然而白萦不愿意离开,甚至按住了柳清章想要拉开房门的手。

“清章……现在是不是很难受?”白萦一条胳膊环住了柳清章的脖颈,贴向他,像是一只自愿投入烈火的蝴蝶。

刚拢好的衣襟又散开,白萦执起柳清章的手,放在自己柔软的心口,轻声道:“我没关系的……再用力一点,也没关系的。”

柳清章的呼吸停滞了一瞬。

下一秒,他将白萦拦腰抱起,放在了卧室中央的大床上。被扫开的被子滑落在地上,雪似的人陷在深色的床榻中,衣襟散乱,仿若献给妖神、填补欲壑的祭品。

柳清章覆在他的身上,执起他的手,轻轻啄吻指尖,最后一次警告道:“小蛇,你现在不走,就走不了了。”

“嗯。”白萦非但不走,还伸手解开了衬衣的最后几颗扣子。他颤着眼睫,微微挺身,仿佛在羞涩地邀请品尝。

柳清章的理智,终于在这一刻被欲浪冲垮。

小蛇,这是你自己愿意留下的。

***

天色急剧黑了下来,然而下了已有半日的雨仍未停,甚至有愈下愈大的趋势。雷声隆隆作响,时不时便要几道电光划破天际。

房间里没有开灯,只有在闪电划过的时候,能短暂将房间照亮。身材健硕的男人在柔韧颀长的青年身上起伏,失去衣物的遮掩后,便见发达的背肌仿若山峦,有汗水顺着肌理流下。

他身下的青年更是仿若水做的,香汗打湿鬓发,泪水簌簌地落下。本来抓住床单的手被男人强硬地分开,与其十指相扣。

白萦难耐地别开脸去,朦胧泪眼看向窗外。

电光乍现时,他看见了一望无际的雨幕,茫茫天地间好像只剩下这个满浸了暧昧气息的房间,除此之外,只有连绵不尽的雨。

他努力撑着床榻起身,去拥抱容纳他,却也折磨他的人,仿佛抱着一片汪洋中与他性命相系的浮木。

这是柳清章发情期的第一晚。

从白萦回到柳公馆至第二日天明,这场情事都未曾暂停,如果不是白萦必须吃些东西,柳清章甚至都不会让他从床上下来。他将白萦抱到餐厅,喂他吃了些现成的东西,而白萦自己成了他的早餐。

甜滋滋的果酱抹上花蕾,醇香的牛奶盛于腰窝。花瓶歪斜,烛台落地,桌布被弄得乱七八糟。于白萦的皮肤相较,桌布未免过于粗糙,白萦被柳清章翻过身趴在桌布上时,上面的刺绣一下下摩挲被摧残过去的地方,疼痛之余竟还感到痒麻。

他被柳清章按着亲吻腰窝,柔韧的腰肢不住颤抖,有牛奶不小心洒了出来,顺着柔软的雪丘流下。
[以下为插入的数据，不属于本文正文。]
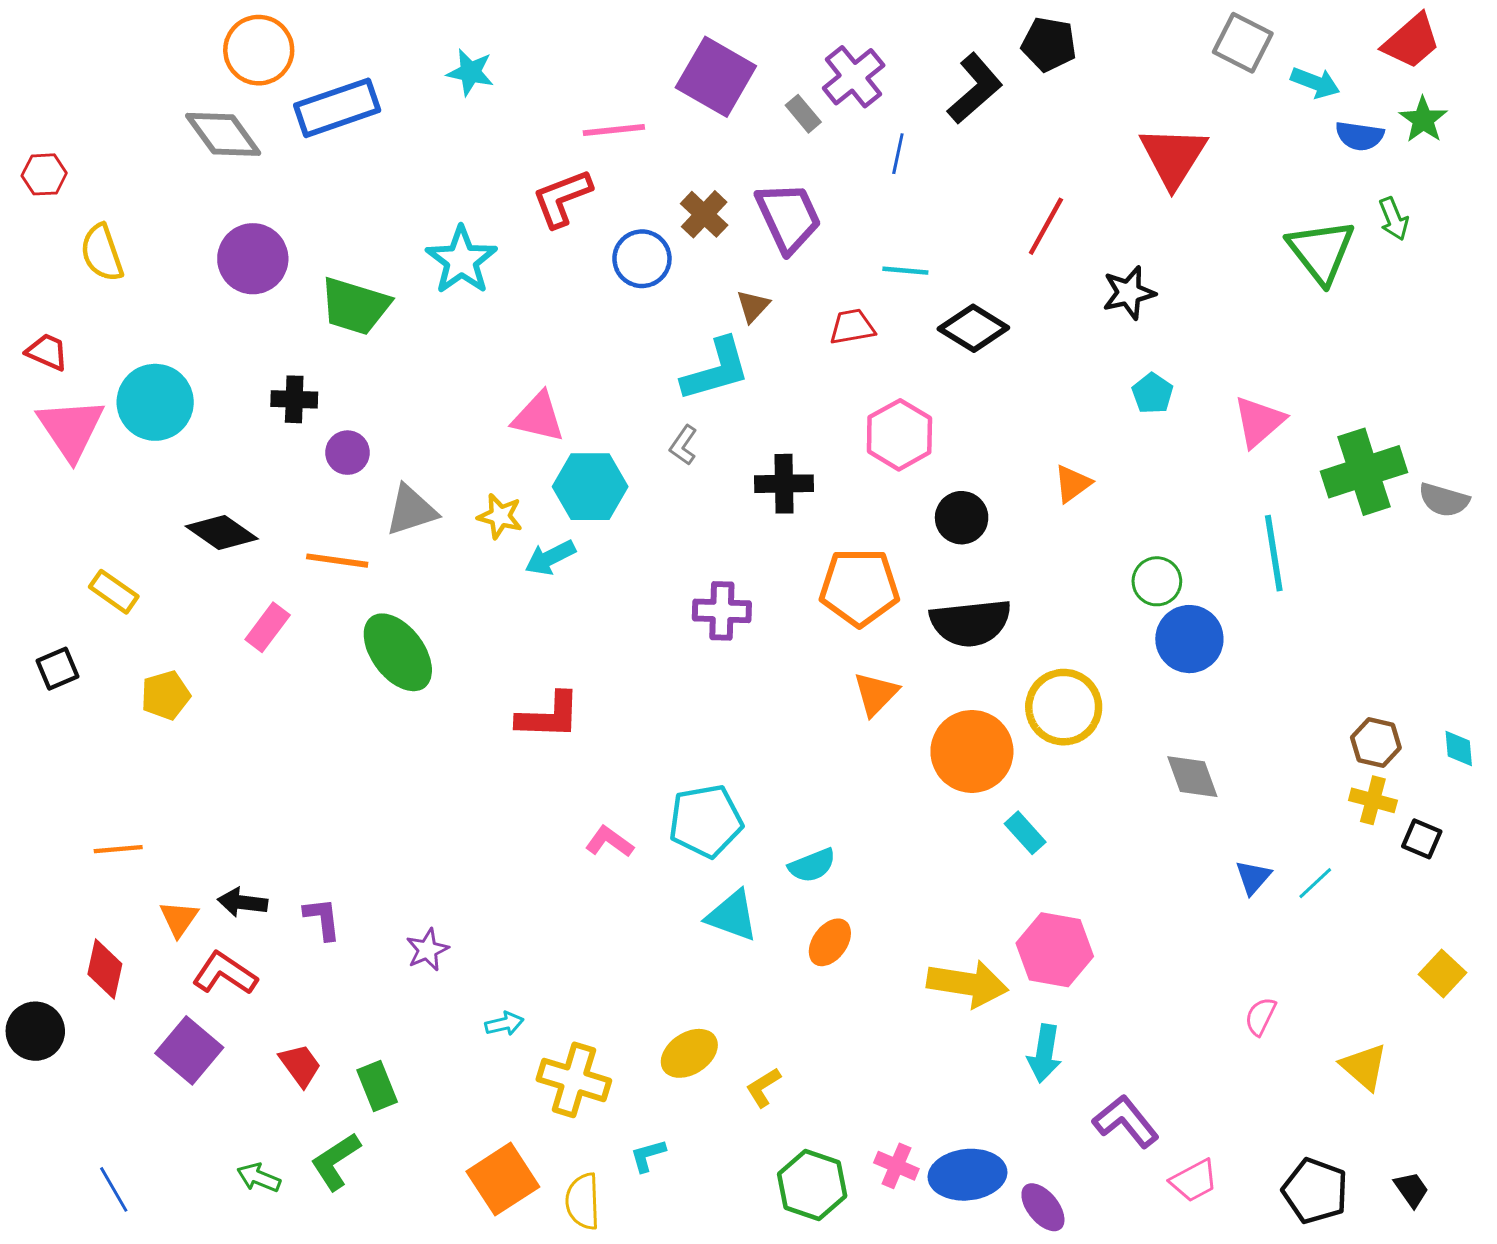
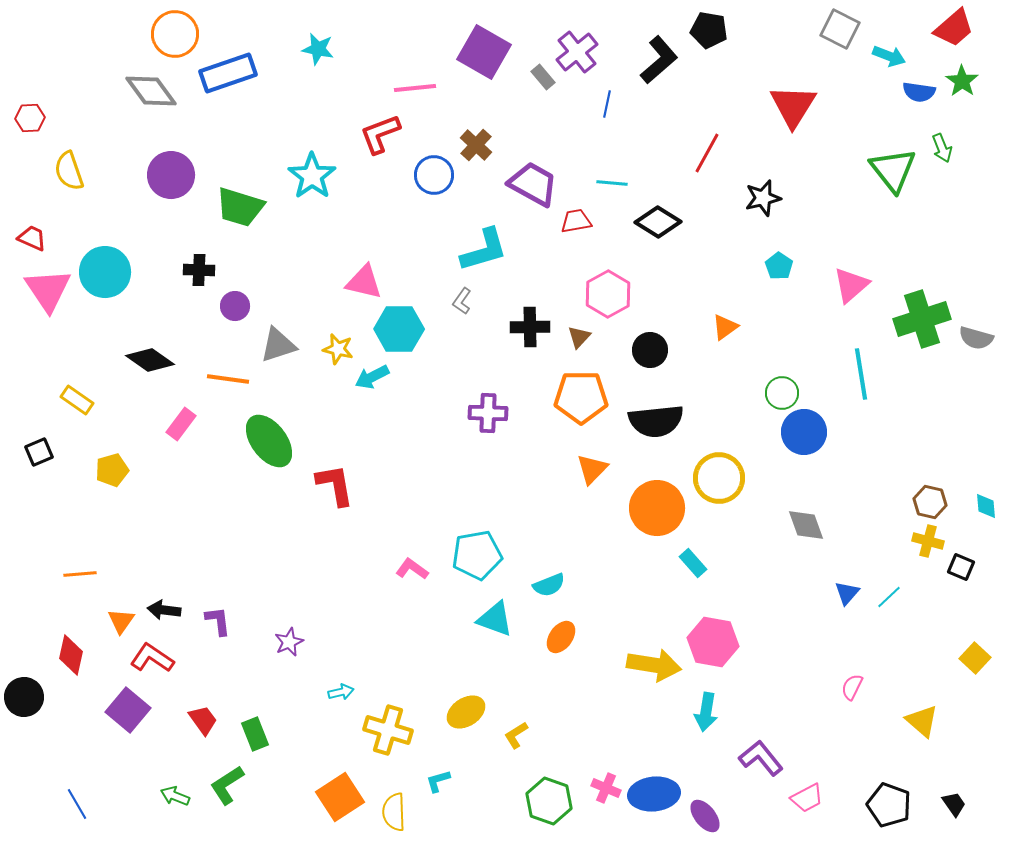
purple trapezoid: (788, 217) -> (533, 184), moved, turned -36
brown triangle: (753, 306) -> (579, 337), moved
red L-shape: (549, 716) -> (335, 485), moved, turned -102

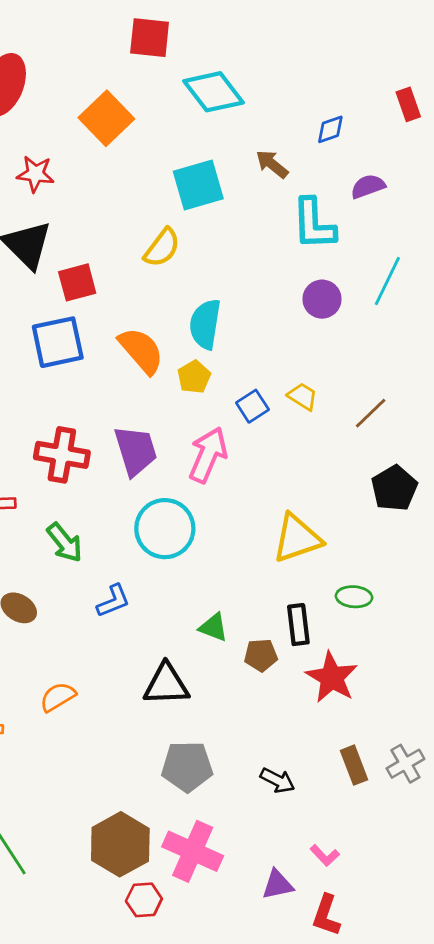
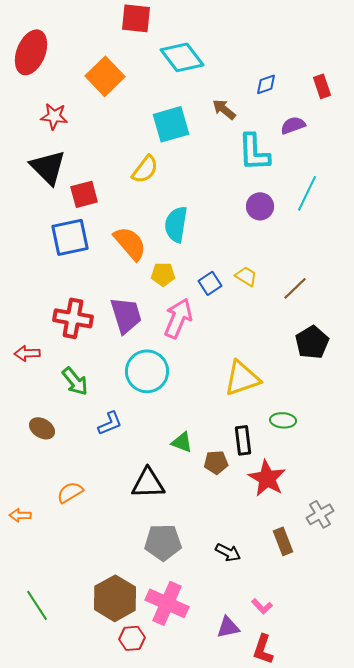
red rectangle: (408, 104) -> (322, 86), moved
yellow pentagon: (194, 377) -> (163, 274), moved, turned 30
gray cross: (405, 764) -> (320, 514), moved

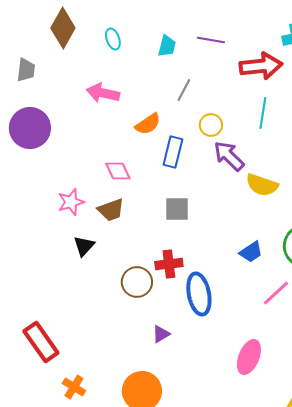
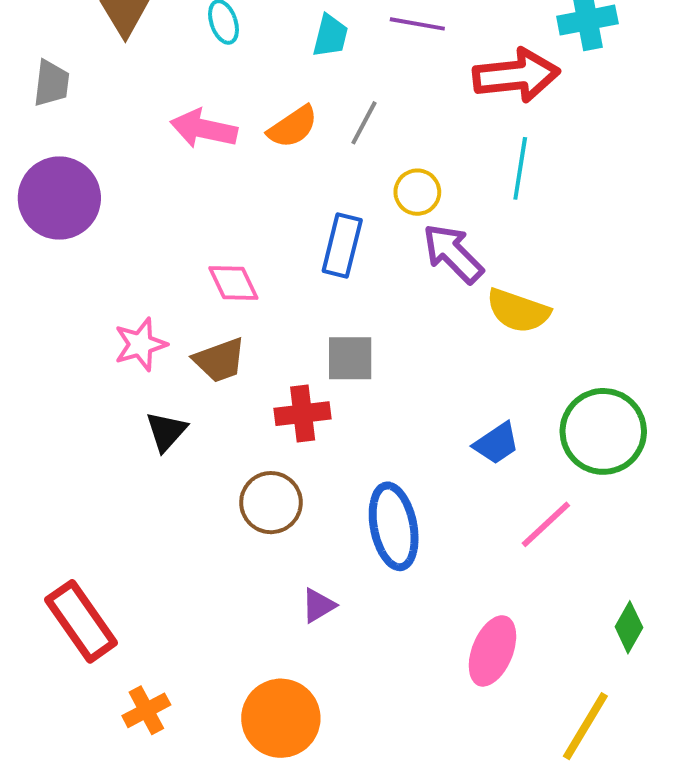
orange semicircle: (148, 124) -> (293, 127), moved
red cross: (169, 264) -> (303, 414), moved
orange cross: (74, 387) -> (146, 710), turned 30

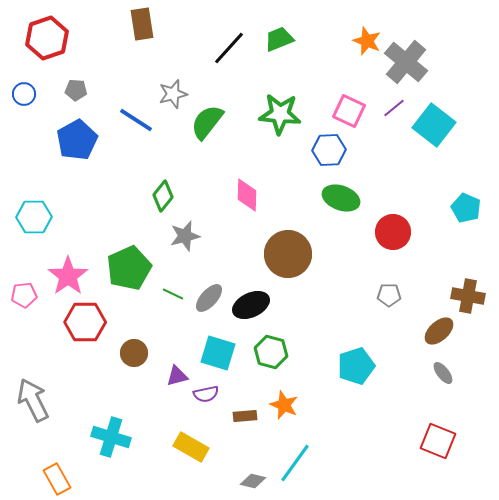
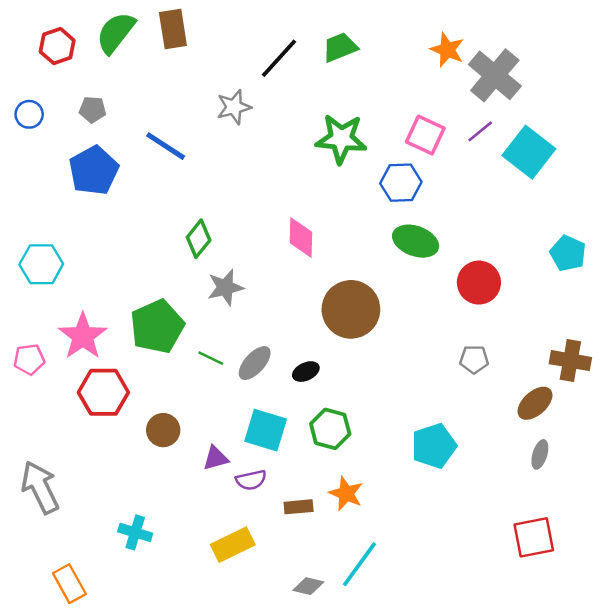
red hexagon: (47, 38) -> (57, 46), size x0.7
gray star: (173, 94) -> (234, 107), moved
green semicircle: (207, 122) -> (116, 33), moved
black ellipse: (251, 305) -> (306, 372), size x0.6
gray ellipse: (443, 373) -> (540, 454), turned 55
cyan cross: (111, 437) -> (135, 532), size x0.7
red square: (438, 441) -> (534, 537), turned -33
yellow rectangle: (191, 447) -> (233, 545), turned -56

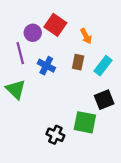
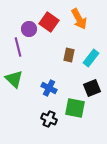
orange arrow: (86, 36) -> (79, 19), moved, size x1.5
blue cross: (46, 66) -> (49, 88), moved

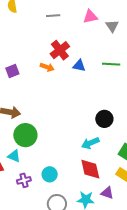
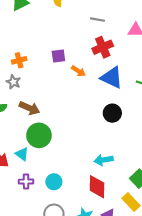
red cross: (60, 50) -> (103, 47), moved
blue triangle: (79, 66) -> (112, 78), size x1.6
purple square: (12, 71) -> (58, 56), moved
black circle: (104, 119) -> (112, 113), moved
又被柳清章一点一点舔吻干净,白萦羞耻得把脸埋在臂弯里。

外头的天已然放晴,雨后的空气很是清新,内庭满园芬芳。吃完早餐后白萦就被柳清章带到庭院里,天光落在他的肌肤上,照得几欲透明。白萦羞得想要蜷缩起来,却被霸道的恋人要求站在花丛中。

也不知那些沾了花露的花儿与他相较,谁更娇妍。

清晨的风有些冷,于是一袭除了遮风遮不了别的什么的白纱落在了白萦身上。隔着这薄薄的一层纱,柳清章再度亲吻他的全身。

最后的吻落在他的脐下不远处,白萦抽泣着抓住柳清章的头发。从他肩上落下的白纱,将柳清章也拢入其中,仿佛一张尘欲织成的网。

太阳渐渐攀升至最高点,又慢慢落下。

从夜到昼,又从昼到夜,一个昼夜走完了。白萦期间昏睡过去,但柳清章不曾停下。后来白萦失去了对时间的感知,知道窗外几度明,几度暗,却想不清楚究竟过去了几天。他在经受不住昏睡过去与被做醒间交替着,累得连手指头都要抬不起,吃饭喝水都得靠柳清章喂给他。

白萦这个时候才知道柳清章之前对他有多么温柔。

那些他过去以为已经很激烈了的情事,原来都是柳清章自控过后的结果,甚至柳清章现在还在用残余的丁点理智控制自己,无论已经做得多么过分,都没试图侵入白萦。

以那里的可怖样子,他要是真的那么做,只怕一下白萦就要坏掉了。

虽然白萦现在觉得自己已经要坏掉了……

他已经一星半点都榨不出了,最后一次没来得及去卫生间就交代出来后,白萦崩溃得大哭,柳清章总算放过了那里。哄了小半个小时后,他并拢了白萦的双腿。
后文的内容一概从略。